By the few accounts Vito had from his adoptive parents, his mother had been deeply infatuated, if far too young and naive for a thirtysomething gangster with a pitiless determination to get whatever he wanted. He had wanted Antoinietta Donatelli. He had seduced her. His family had always sworn up, down and sideways that Vito wasn't a product of rape. No, he was the product of a man taking advantage of a woman who didn't have nearly the worldliness needed to resist him.
Not unlike Gwyn, who didn't take lovers strictly for the pleasure of physical release.
Because, he suspected, no man had given her a release like that. He probably shouldn't have, but her animosity had been eating at him. That remark about buying women and her resistance toward him on every level had been grinding away at his control. When she had called herself "cheap" for wanting to sleep with him, something feral in him had snapped, demanding that he show her how good they would be together.
Cheap? It was unique and precious, beyond even what he had imagined it could be. Disconcertingly powerful.
And honest.
Her reaction now, so taken aback by her own abandonment, told him how thoroughly he had owned her in those moments. He thrilled to it, but it caused a shift inside him. Something he wasn't fully prepared to examine, fearing he was making a rationalization to justify getting what he wanted: her.
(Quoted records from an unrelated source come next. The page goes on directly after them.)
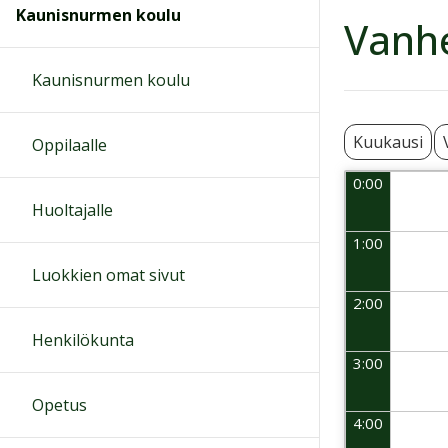
Kaunisnurmen koulu
Vanh
Kaunisnurmen koulu
Kuukausi
Oppilaalle
0:00
Huoltajalle
1:00
Luokkien omat sivut
2:00
Henkilökunta
3:00
Opetus
4:00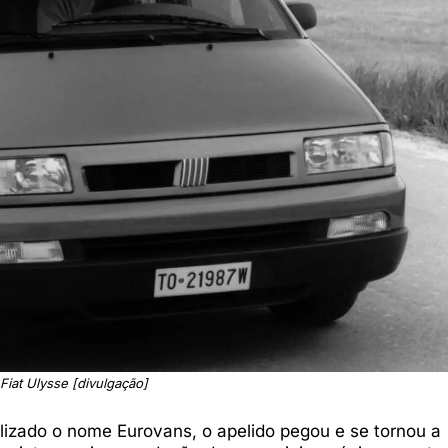
Fiat Ulysse [divulgação]
izado o nome Eurovans, o apelido pegou e se tornou a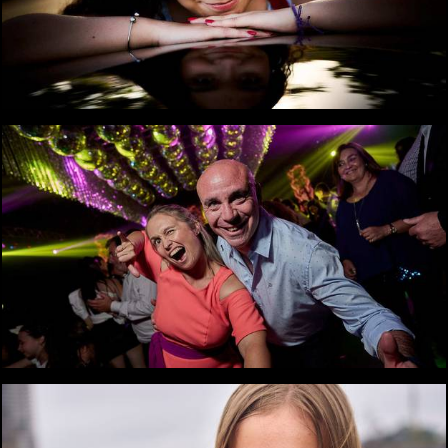
2199
0
1899
0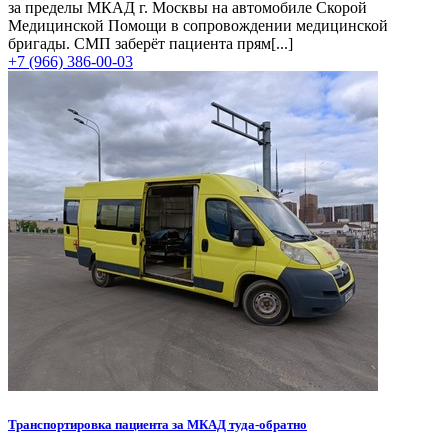
за пределы МКАД г. Москвы на автомобиле Скорой
Медицинской Помощи в сопровождении медицинской
бригады. СМП заберёт пациента прям[...]
+7 (966) 386-00-03
Транспортировка пациента за МКАД туда-обратно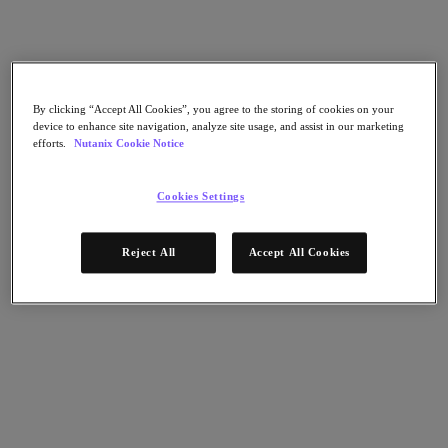
Continuidad del negocio y recuperación ante
fallos
Seguridad
DevOps y operaciones de TI
Sostenibilidad & TI
Aplicaciónes
By clicking “Accept All Cookies”, you agree to the storing of cookies on your
device to enhance site navigation, analyze site usage, and assist in our marketing
Citrix Virtual Apps & Desktops
efforts.
Nutanix Cookie Notice
Microsoft SQL Server
Oracle
Sectores
Cookies Settings
Automoción
Educación
Reject All
Accept All Cookies
Gobierno federal
Servicios financieros
Atención sanitaria
Legal
Fabricación
Medios y entretenimiento
Retail
Proveedor de servicios
Gobierno estatal y local
Partners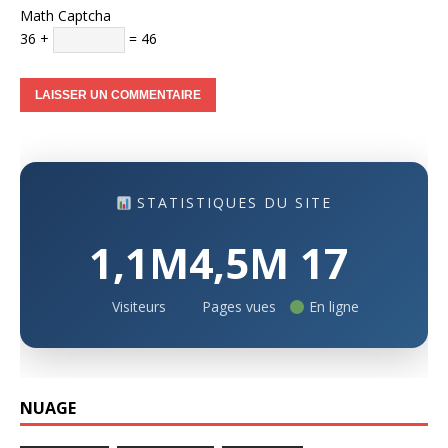
Math Captcha
36 +
= 46
STATISTIQUES DU SITE
1,1M
4,5M
17
Visiteurs
Pages vues
En ligne
NUAGE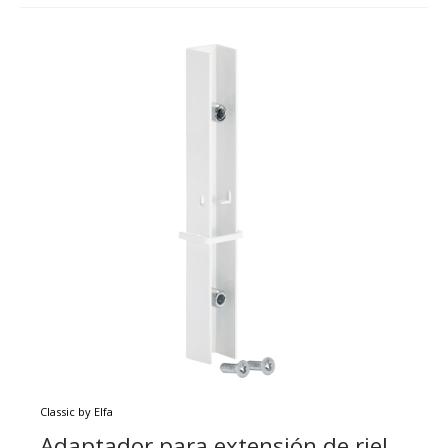
Classic by Elfa
Adaptador para extensión de riel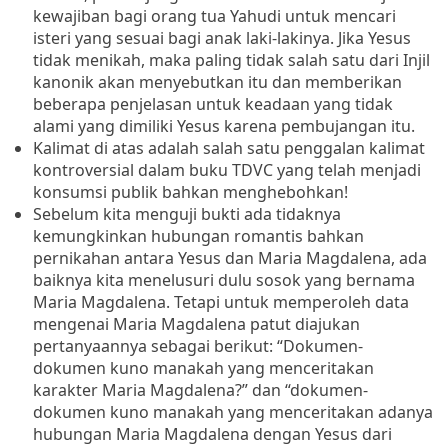
kewajiban bagi orang tua Yahudi untuk mencari
isteri yang sesuai bagi anak laki-lakinya.
Jika Yesus
tidak menikah, maka paling tidak salah satu dari Injil
kanonik akan menyebutkan
itu dan memberikan
beberapa penjelasan untuk keadaan yang tidak
alami
yang dimiliki Yesus
karena pembujangan itu.
Kalimat di atas adalah salah satu penggalan kalimat
kontroversial dalam buku TDVC yang telah menjadi
konsumsi publik bahkan menghebohkan!
Sebelum kita menguji bukti
ada tidaknya
kemungkinkan hubungan romantis bahkan
pernikahan antara Yesus dan Maria Magdalena,
ada
baiknya kita menelusuri dulu sosok yang bernama
Maria Magdalena.
Tetapi untuk memperoleh data
mengenai Maria Magdalena patut diajukan
pertanyaannya sebagai berikut: “Dokumen-
dokumen kuno manakah yang
menceritakan
karakter Maria Magdalena?”
dan “dokumen-
dokumen kuno manakah yang menceritakan adanya
hubungan Maria Magdalena dengan Yesus dari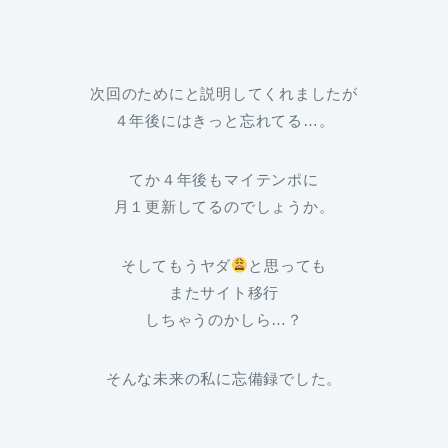
次回のためにと説明してくれましたが
４年後にはきっと忘れてる…。
てか４年後もマイテンポに
月１更新してるのでしょうか。
そしてもうヤダ
と思っても
またサイト移行
しちゃうのかしら…？
そんな未来の私に忘備録でした。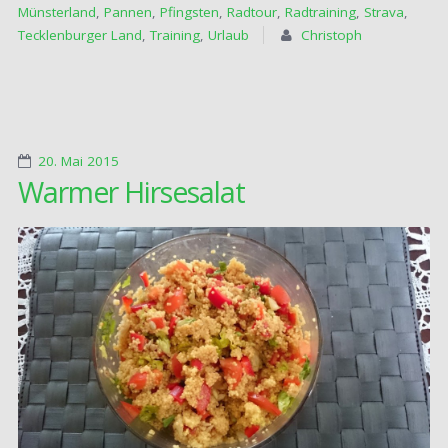
Münsterland
,
Pannen
,
Pfingsten
,
Radtour
,
Radtraining
,
Strava
,
Tecklenburger Land
,
Training
,
Urlaub
Christoph
20. Mai 2015
Warmer Hirsesalat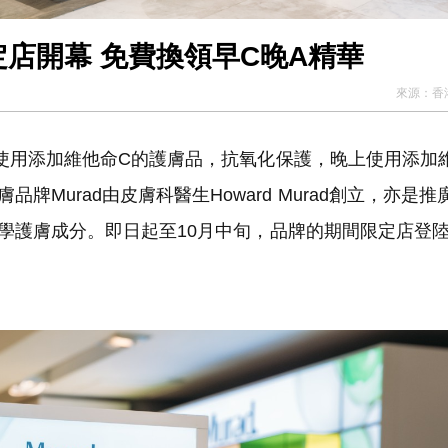
店開幕 免費換領早C晚A精華
來源：
香
使用添加維他命C的護膚品，抗氧化保護，晚上使用添加
Murad由皮膚科醫生Howard Murad創立，亦是推
學護膚成分。即日起至10月中旬，品牌的期間限定店登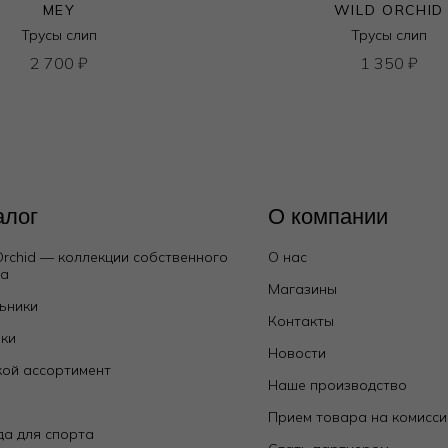
MEY
WILD ORCHID
Трусы слип
Трусы слип
2 700
₽
1 350
₽
алог
О компании
Orchid — коллекции собственного
О нас
да
Магазины
ьники
Контакты
ки
Новости
ой ассортимент
Наше производство
е
Прием товара на комисс
а для спорта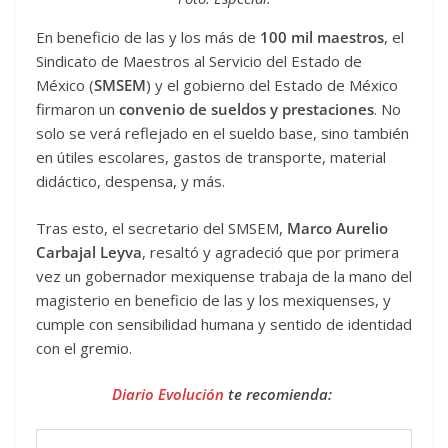
En beneficio de las y los más de
100 mil maestros
, el
Sindicato de Maestros al Servicio del Estado de
México (
SMSEM
) y el gobierno del Estado de México
firmaron un
convenio de sueldos y prestaciones
. No
solo se verá reflejado en el sueldo base, sino también
en útiles escolares, gastos de transporte, material
didáctico, despensa, y más.
Tras esto, el secretario del SMSEM,
Marco Aurelio
Carbajal Leyva
, resaltó y agradeció que por primera
vez un gobernador mexiquense trabaja de la mano del
magisterio en beneficio de las y los mexiquenses, y
cumple con sensibilidad humana y sentido de identidad
con el gremio.
Diario Evolución
te recomienda: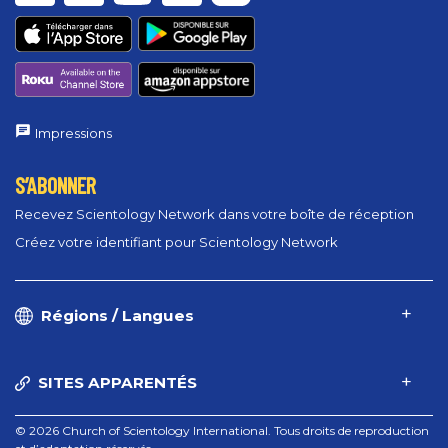
Impressions
S’ABONNER
Recevez Scientology Network dans votre boîte de réception
Créez votre identifiant pour Scientology Network
Régions / Langues
SITES APPARENTÉS
© 2026 Church of Scientology International. Tous droits de reproduction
But the way she'd ignited in his arms made thinking of anything except possessing her impossible.
* * *
They seemed to have left the paparazzi far behind and circled back toward the house. As soon as they were inside, Gwyn went straight through to the small patio outside the back door, where the cool afternoon breeze off the water gave her the first proper breath she'd taken since coming apart at Vito's touch.
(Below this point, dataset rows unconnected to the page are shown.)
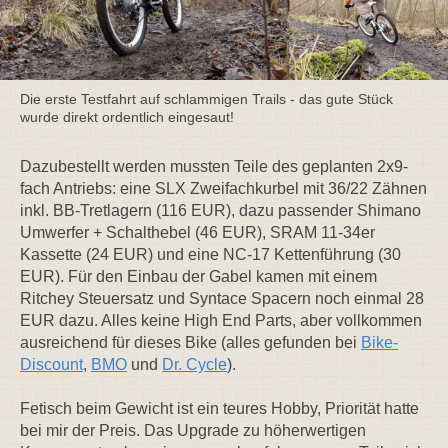
Die erste Testfahrt auf schlammigen Trails - das gute Stück
wurde direkt ordentlich eingesaut!
Dazubestellt werden mussten Teile des geplanten 2x9-
fach Antriebs: eine SLX Zweifachkurbel mit 36/22 Zähnen
inkl. BB-Tretlagern (116 EUR), dazu passender Shimano
Umwerfer + Schalthebel (46 EUR), SRAM 11-34er
Kassette (24 EUR) und eine NC-17 Kettenführung (30
EUR). Für den Einbau der Gabel kamen mit einem
Ritchey Steuersatz und Syntace Spacern noch einmal 28
EUR dazu. Alles keine High End Parts, aber vollkommen
ausreichend für dieses Bike (alles gefunden bei
Bike-
Discount
,
BMO
und
Dr. Cycle
).
Fetisch beim Gewicht ist ein teures Hobby, Priorität hatte
bei mir der Preis. Das Upgrade zu höherwertigen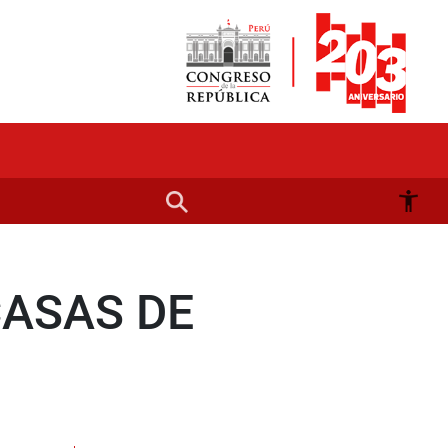
CASAS DE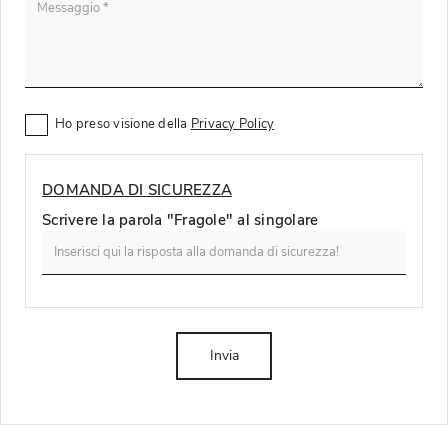
Ho preso visione della
Privacy Policy
DOMANDA DI SICUREZZA
Scrivere la parola "Fragole" al singolare
Invia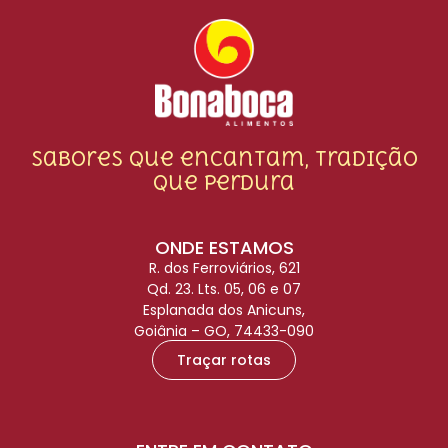
Sabores que encantam, tradição
que perdura
ONDE ESTAMOS
R. dos Ferroviários, 621
Qd. 23. Lts. 05, 06 e 07
Esplanada dos Anicuns,
Goiânia – GO, 74433-090
Traçar rotas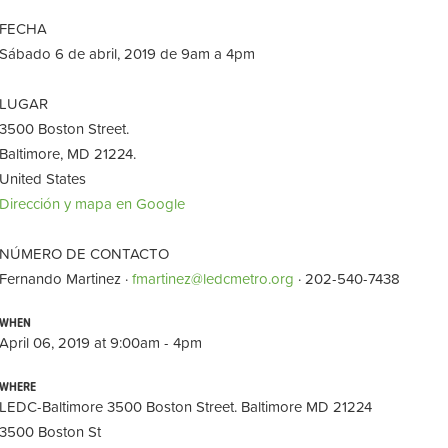
FECHA
Sábado 6 de abril, 2019 de 9am a 4pm
LUGAR
3500 Boston Street.
Baltimore, MD 21224.
United States
Dirección y mapa en Google
NÚMERO DE CONTACTO
Fernando Martinez ·
fmartinez@ledcmetro.org
· 202-540-7438
WHEN
April 06, 2019 at 9:00am - 4pm
WHERE
LEDC-Baltimore 3500 Boston Street. Baltimore MD 21224
3500 Boston St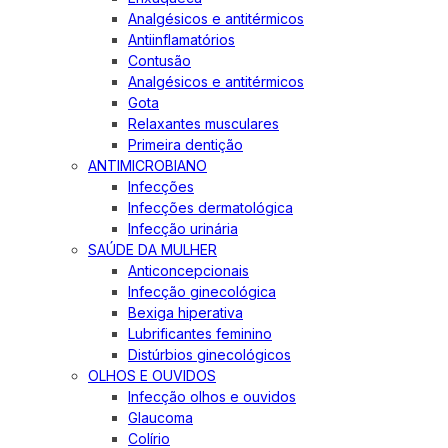
Analgésicos e antitérmicos
Antiinflamatórios
Contusão
Analgésicos e antitérmicos
Gota
Relaxantes musculares
Primeira dentição
ANTIMICROBIANO
Infecções
Infecções dermatológica
Infecção urinária
SAÚDE DA MULHER
Anticoncepcionais
Infecção ginecológica
Bexiga hiperativa
Lubrificantes feminino
Distúrbios ginecológicos
OLHOS E OUVIDOS
Infecção olhos e ouvidos
Glaucoma
Colírio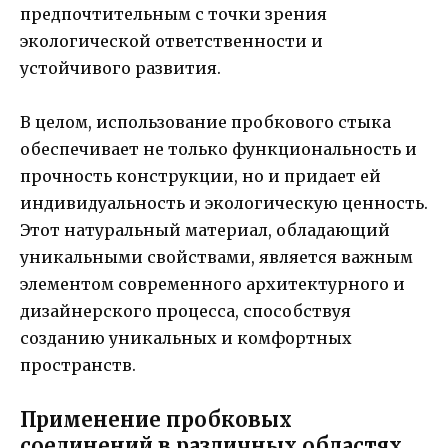
предпочтительным с точки зрения
экологической ответственности и
устойчивого развития.
В целом, использование пробкового стыка
обеспечивает не только функциональность и
прочность конструкции, но и придает ей
индивидуальность и экологическую ценность.
Этот натуральный материал, обладающий
уникальными свойствами, является важным
элементом современного архитектурного и
дизайнерского процесса, способствуя
созданию уникальных и комфортных
пространств.
Применение пробковых
соединений в различных областях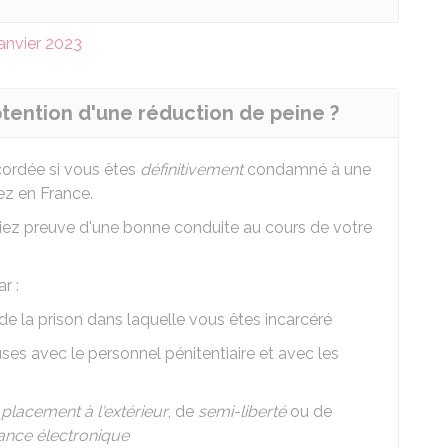
janvier 2023
btention d'une réduction de peine ?
cordée si vous êtes
définitivement
condamné à une
z en France.
assiez preuve d'une bonne conduite au cours de votre
r :
de la prison dans laquelle vous êtes incarcéré
uses avec le personnel pénitentiaire et avec les
e
placement à l'extérieur
, de
semi-liberté
ou de
lance électronique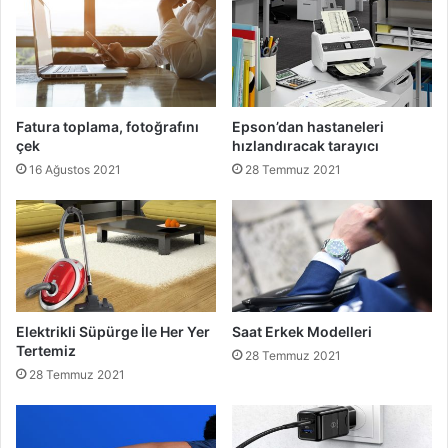
Fatura toplama, fotoğrafını
Epson’dan hastaneleri
çek
hızlandıracak tarayıcı
16 Ağustos 2021
28 Temmuz 2021
Elektrikli Süpürge İle Her Yer
Saat Erkek Modelleri
Tertemiz
28 Temmuz 2021
28 Temmuz 2021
She went down the steps to the pool deck where she stared out over the lake, blood cooling, hands curled around the rail to ground her back into harsh reality. Why had she let that happen? And what did it mean for the rest of this pantomime they were acting? Would they become lovers in every way, not just a one-sided grope that only proved his superiority over her?
That was the part that devastated her. She could give herself orgasms if she wanted them. But despite all the ways he'd turned out to be different from the urbane Italian gentleman she'd fantasized about, she was even more in thrall than ever. Would she become his lover?
She couldn't imagine finding the will to say, No.
Vito came outside with two wineglasses and a corked bottle. He wordlessly poured and offered her one, not speaking until she took hers.
"Salute," he said, gaze trying to catch hers.
She couldn't do it, too aware of how intimate things had been between them. Too vulnerable to him.
"I keep making you angry because it seems the only way to keep you from falling into despair," he said, as though explaining the answer to a riddle.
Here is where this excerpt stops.